Review by Geoffrey Koziol, University of California, Berkeley.
In graduate school, my outside field was legal anthropology. For my required research seminar, I decided to test what I had learned against a dense Cistercian cartulary. During the post-mortem, the professor did a fair job of summarizing my paper’s findings but disturbingly evaded the questions most important to me: “Was it good? Did you like it?” Backed into a corner, she finally replied, “I don’t know how to answer that. It’s not anthropology.”
I have often thought about this mismatch. Though as medievalists we prize interdisciplinarity, there is something about the disciplines — principally, I think, the different kinds of questions each has historically posed and the distinctive techniques each has developed to address them--that remains irreducibly different. I also recalled this mismatch while reading Robert Stein’s Reality Fictions. I very much wanted to like it, since I agree with so many of the author’s beliefs. Sometimes I did like it. More often I found it maddening.
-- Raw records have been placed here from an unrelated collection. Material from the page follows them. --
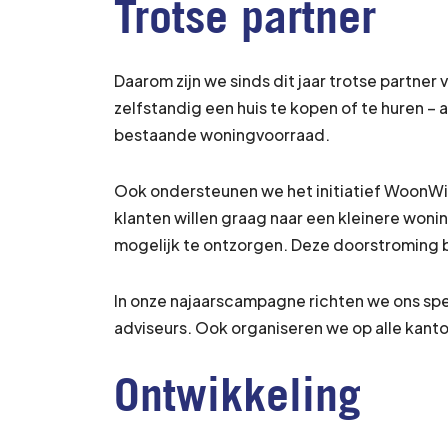
Trotse partner
Daarom zijn we sinds dit jaar trotse partner
zelfstandig een huis te kopen of te huren – 
bestaande woningvoorraad.
Ook ondersteunen we het initiatief WoonWie
klanten willen graag naar een kleinere won
mogelijk te ontzorgen. Deze doorstroming b
In onze najaarscampagne richten we ons spe
adviseurs. Ook organiseren we op alle kanto
Ontwikkeling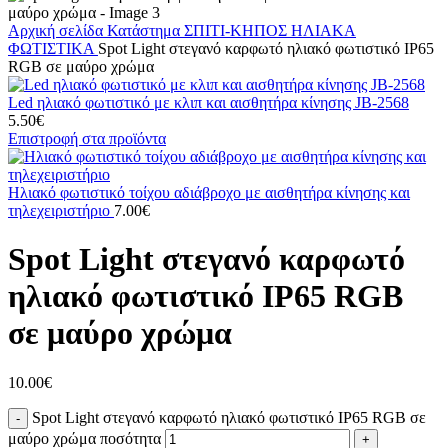
Αρχική σελίδα
Κατάστημα
ΣΠΙΤΙ-ΚΗΠΟΣ
ΗΛΙΑΚΑ
ΦΩΤΙΣΤΙΚΑ
Spot Light στεγανό καρφωτό ηλιακό φωτιστικό IP65
RGB σε μαύρο χρώμα
Led ηλιακό φωτιστικό με κλιπ και αισθητήρα κίνησης JB-2568
5.50
€
Επιστροφή στα προϊόντα
Ηλιακό φωτιστικό τοίχου αδιάβροχο με αισθητήρα κίνησης και
τηλεχειριστήριο
7.00
€
Spot Light στεγανό καρφωτό
ηλιακό φωτιστικό IP65 RGB
σε μαύρο χρώμα
10.00
€
Spot Light στεγανό καρφωτό ηλιακό φωτιστικό IP65 RGB σε
μαύρο χρώμα ποσότητα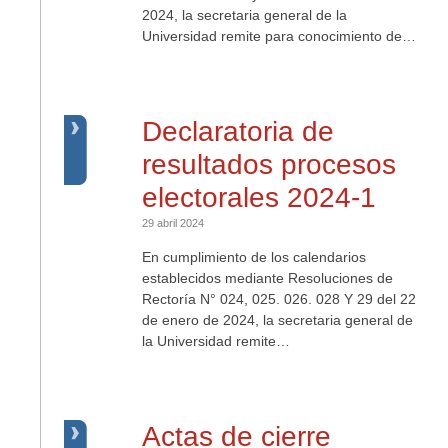
2024, la secretaria general de la
Universidad remite para conocimiento de…
Declaratoria de
resultados procesos
electorales 2024-1
29 abril 2024
En cumplimiento de los calendarios
establecidos mediante Resoluciones de
Rectoría N° 024, 025. 026. 028 Y 29 del 22
de enero de 2024, la secretaria general de
la Universidad remite…
Actas de cierre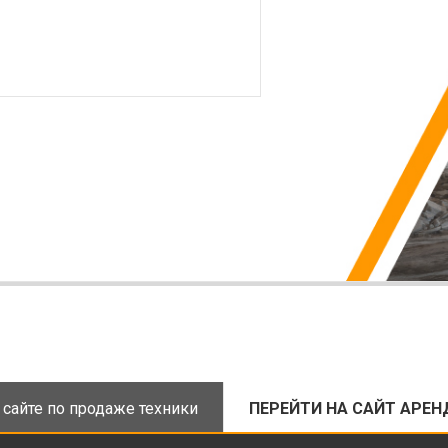
 сайте по продаже техники
ПЕРЕЙТИ НА САЙТ АРЕН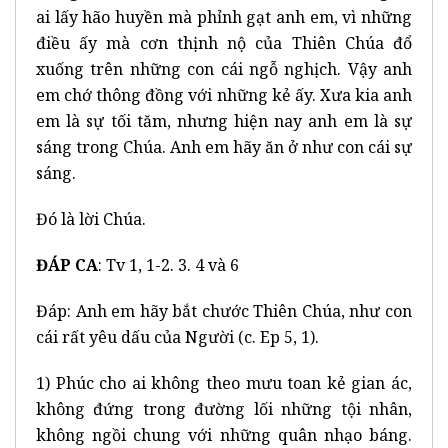
ai lấy hão huyền mà phỉnh gạt anh em, vì những
điều ấy mà cơn thịnh nộ của Thiên Chúa đổ
xuống trên những con cái ngỗ nghịch. Vậy anh
em chớ thông đồng với những kẻ ấy. Xưa kia anh
em là sự tối tăm, nhưng hiện nay anh em là sự
sáng trong Chúa. Anh em hãy ăn ở như con cái sự
sáng.
Đó là lời Chúa.
ĐÁP CA
: Tv 1, 1-2. 3. 4 và 6
Đáp: Anh em hãy bắt chước Thiên Chúa, như con
cái rất yêu dấu của Người (c. Ep 5, 1).
1) Phúc cho ai không theo mưu toan kẻ gian ác,
không đứng trong đường lối những tội nhân,
không ngồi chung với những quân nhạo báng.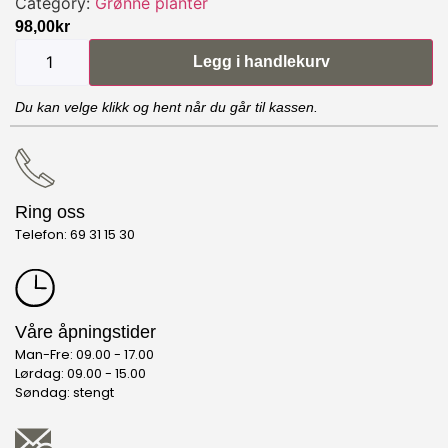
Category:
Grønne planter
98,00
kr
Legg i handlekurv
Du kan velge klikk og hent når du går til kassen.
Ring oss
Telefon: 69 31 15 30
Våre åpningstider
Man-Fre: 09.00 - 17.00
Lørdag: 09.00 - 15.00
Søndag: stengt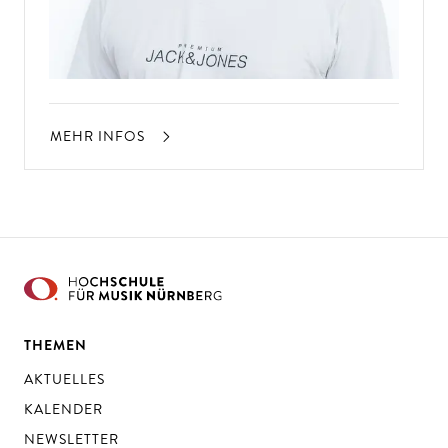
MEHR INFOS
THEMEN
AKTUELLES
KALENDER
NEWSLETTER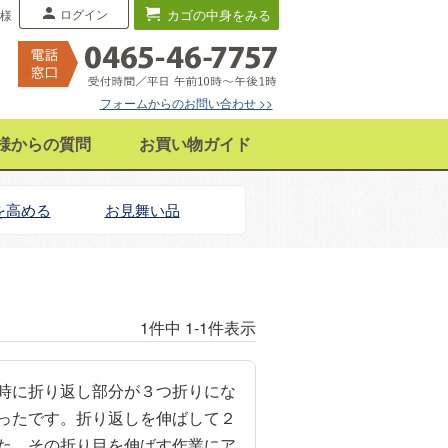
ログイン
カゴの中身をみる
 様
フォームからのお問い合わせ >>
様からの質問
お買い物ガイド
を高める
お見舞い品
1
件中
1
-
1
件表示
時に折り返し部分が３つ折りにな
ったです。折り返しを伸ばして２
た。その折り目を伸ばす作業にア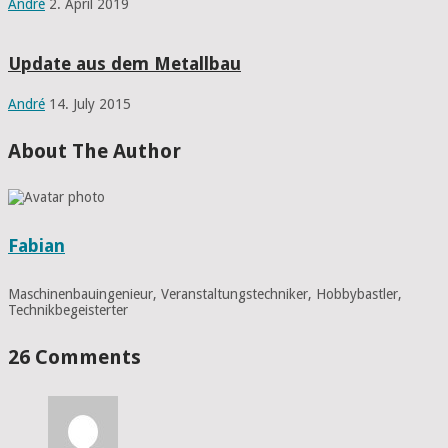
André
2. April 2019
Update aus dem Metallbau
André
14. July 2015
About The Author
Fabian
Maschinenbauingenieur, Veranstaltungstechniker, Hobbybastler,
Technikbegeisterter
26 Comments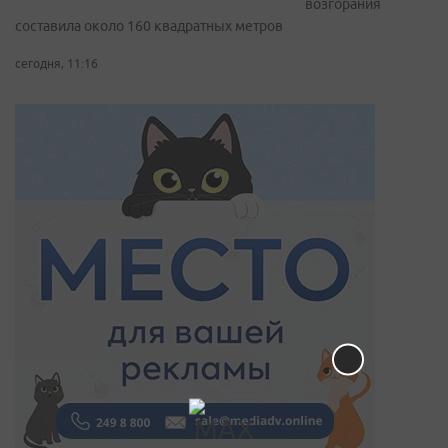
возгорания
составила около 160 квадратных метров
сегодня, 11:16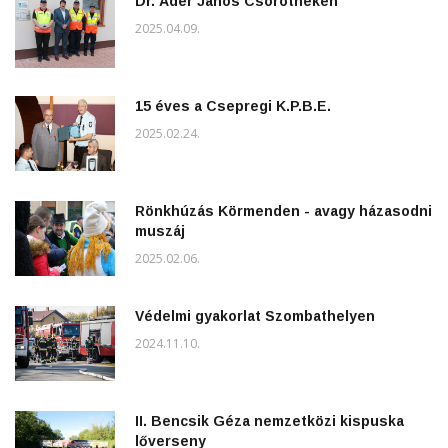
Dr. Áder János Csörötneken
2025.04.09.
15 éves a Csepregi K.P.B.E.
2025.02.24.
Rönkhúzás Körmenden - avagy házasodni
muszáj
2025.02.06.
Védelmi gyakorlat Szombathelyen
2024.11.10.
II. Bencsik Géza nemzetközi kispuska
lőverseny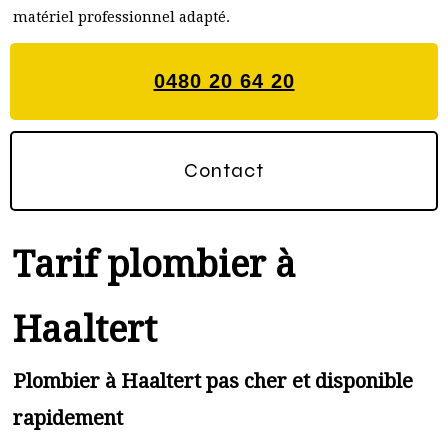
matériel professionnel adapté.
0480 20 64 20
Contact
Tarif plombier à
Haaltert
Plombier à Haaltert pas cher et disponible
rapidement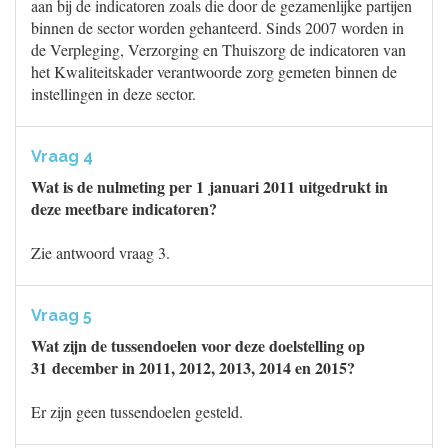
aan bij de indicatoren zoals die door de gezamenlijke partijen
binnen de sector worden gehanteerd. Sinds 2007 worden in
de Verpleging, Verzorging en Thuiszorg de indicatoren van
het Kwaliteitskader verantwoorde zorg gemeten binnen de
instellingen in deze sector.
Vraag 4
Wat is de nulmeting per 1 januari 2011 uitgedrukt in
deze meetbare indicatoren?
Zie antwoord vraag 3.
Vraag 5
Wat zijn de tussendoelen voor deze doelstelling op
31 december in 2011, 2012, 2013, 2014 en 2015?
Er zijn geen tussendoelen gesteld.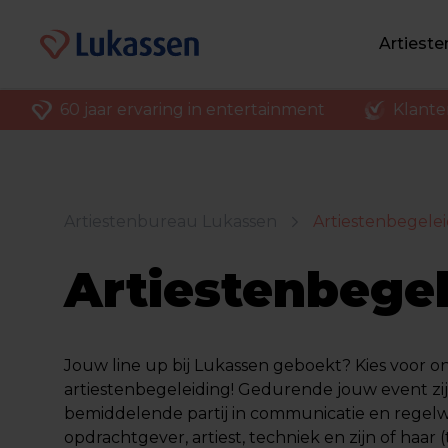
Artiest
60 jaar ervaring in entertainment
Klantenv
Artiestenbureau Lukassen
Artiestenbegele
Artiestenbegel
Jouw line up bij Lukassen geboekt? Kies voor o
artiestenbegeleiding! Gedurende jouw event zij
bemiddelende partij in communicatie en regel
opdrachtgever,
artiest
, techniek en zijn of haar 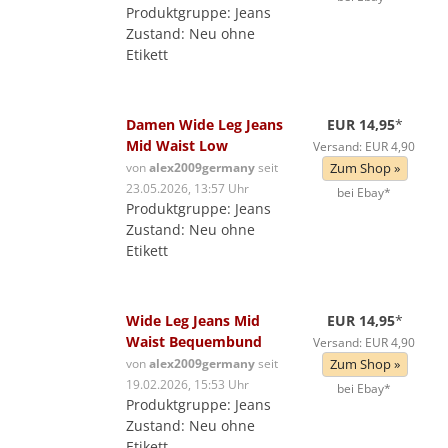
Produktgruppe: Jeans
Zustand: Neu ohne
Etikett
Damen Wide Leg Jeans
EUR 14,95
*
Mid Waist Low
Versand: EUR 4,90
von
alex2009germany
seit
Zum Shop »
23.05.2026, 13:57 Uhr
bei Ebay*
Produktgruppe: Jeans
Zustand: Neu ohne
Etikett
Wide Leg Jeans Mid
EUR 14,95
*
Waist Bequembund
Versand: EUR 4,90
von
alex2009germany
seit
Zum Shop »
19.02.2026, 15:53 Uhr
bei Ebay*
Produktgruppe: Jeans
Zustand: Neu ohne
Etikett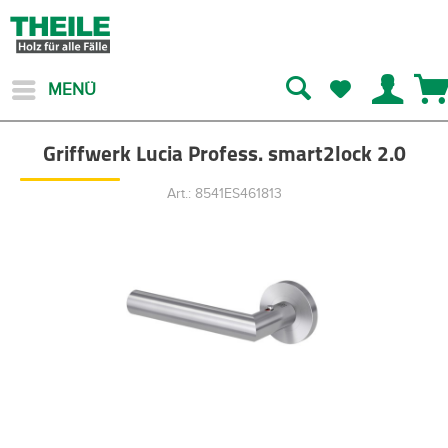
MENÜ
Griffwerk Lucia Profess. smart2lock 2.0
Art.: 8541ES461813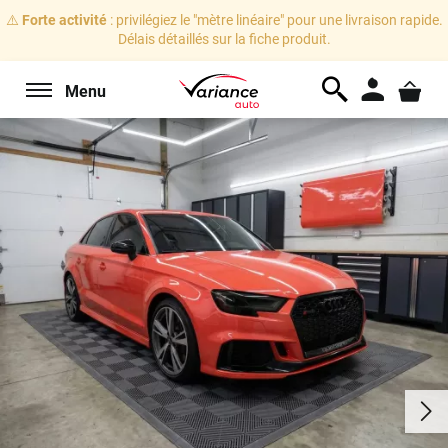
⚠️
Forte activité
: privilégiez le "mètre linéaire" pour une livraison rapide.
Délais détaillés sur la fiche produit.
Menu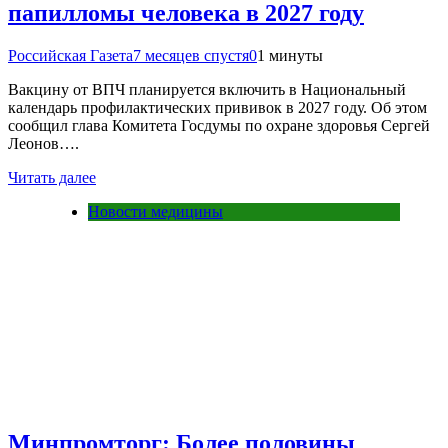
папилломы человека в 2027 году
Российская Газета
7 месяцев спустя
0
1 минуты
Вакцину от ВПЧ планируется включить в Национальный
календарь профилактических прививок в 2027 году. Об этом
сообщил глава Комитета Госдумы по охране здоровья Сергей
Леонов….
Читать далее
Новости медицины
Минпромторг: Более половины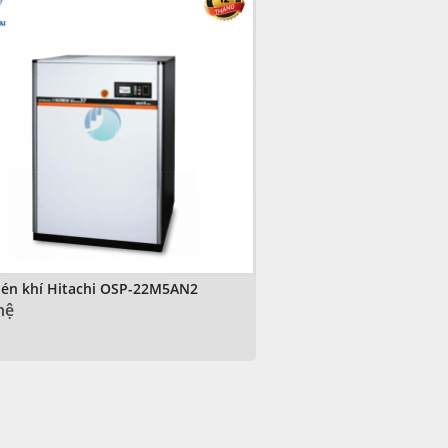
én khí Hitachi OSP-22M5AN2
hệ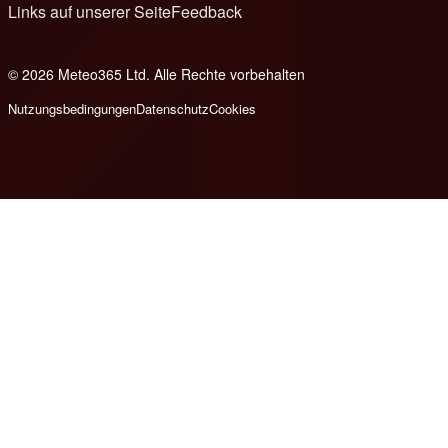
Links auf unserer Seite
Feedback
© 2026 Meteo365 Ltd. Alle Rechte vorbehalten
8
Nutzungsbedingungen
Datenschutz
Cookies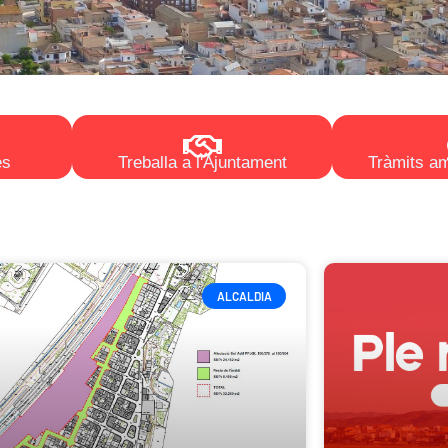
es
Treballa a l'Ajuntament
Tràmits am
ALCALDIA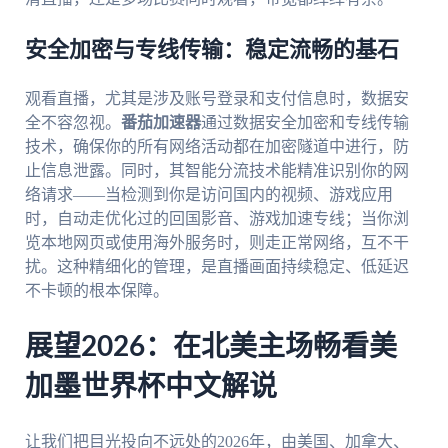
安全加密与专线传输：稳定流畅的基石
观看直播，尤其是涉及账号登录和支付信息时，数据安
全不容忽视。
番茄加速器
通过数据安全加密和专线传输
技术，确保你的所有网络活动都在加密隧道中进行，防
止信息泄露。同时，其智能分流技术能精准识别你的网
络请求——当检测到你是访问国内的视频、游戏应用
时，自动走优化过的回国影音、游戏加速专线；当你浏
览本地网页或使用海外服务时，则走正常网络，互不干
扰。这种精细化的管理，是直播画面持续稳定、低延迟
不卡顿的根本保障。
展望2026：在北美主场畅看美
加墨世界杯中文解说
让我们把目光投向不远处的2026年，由美国、加拿大、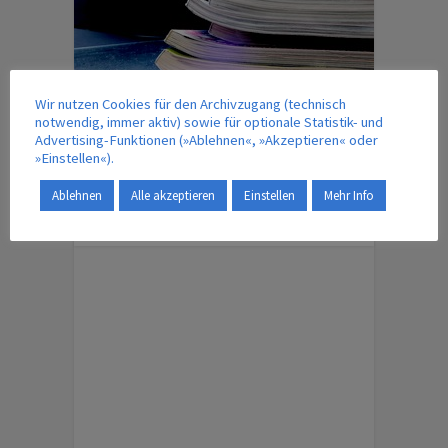
Wir nutzen Cookies für den Archivzugang (technisch
notwendig, immer aktiv) sowie für optionale Statistik- und
Advertising-Funktionen (»Ablehnen«, »Akzeptieren« oder
IM VERLAG ERSCHEINT AUCH …
»Einstellen«).
Ablehnen
Alle akzeptieren
Einstellen
Mehr Info
ENGLISH EDITION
To be fair, perhaps I was simply threatened by a literary scholar’s appropriation of texts and questions normally the defining preserve of my field. Still, having considered the possibility, I don’t think so. I think the book itself is maddening. If it is often challenging and profound, it is also often simplistic, not infrequently passing from profound to simplistic within a single paragraph. If I dwell on these problems here, it is not to gratuitously criticize an author who deserves my respect but because, like my failed anthropology paper, the problems illustrate the difficulties of interdisciplinarity.
The meat of Reality Fictions consists of long, detailed discussions of a select number of “exemplary” texts (p. 5): the Gesta episcoporum Cameracensum (the core written in the 1020s); a variety of chronicles and histories recounting the death (or in late legends, escape from near death) of Harold, the last Anglo-Saxon king, and the rebellion and execution of the earl Waltheof in the aftermath of the Norman Conquest; Geoffrey of Monmouth’s Historia regum Brittaniae; Chrétien de Troyes’ Chevalier au lion, and Marie de France’s Guigemar; and Raoul de Cambrai and Girart de Roussillon. Stein’s discussions are guided by and illustrate a few principles. Put oversimply, he believes that traditional distinctions between literary texts and historical texts are artificial and hinder our understanding of them. Texts of all genres do not just reflect political processes; they reflect on them, and actively participate in the conjunctures and dilemmas that issued from transformations in the exercise and distribution of power. The implicit, inherited evolutionary schemas that scholars have applied to both political processes and literary genres are a residue of medieval political agendas and modern nationalist ones. We must learn to see power and genres alike as more indeterminate, open-ended, and contested.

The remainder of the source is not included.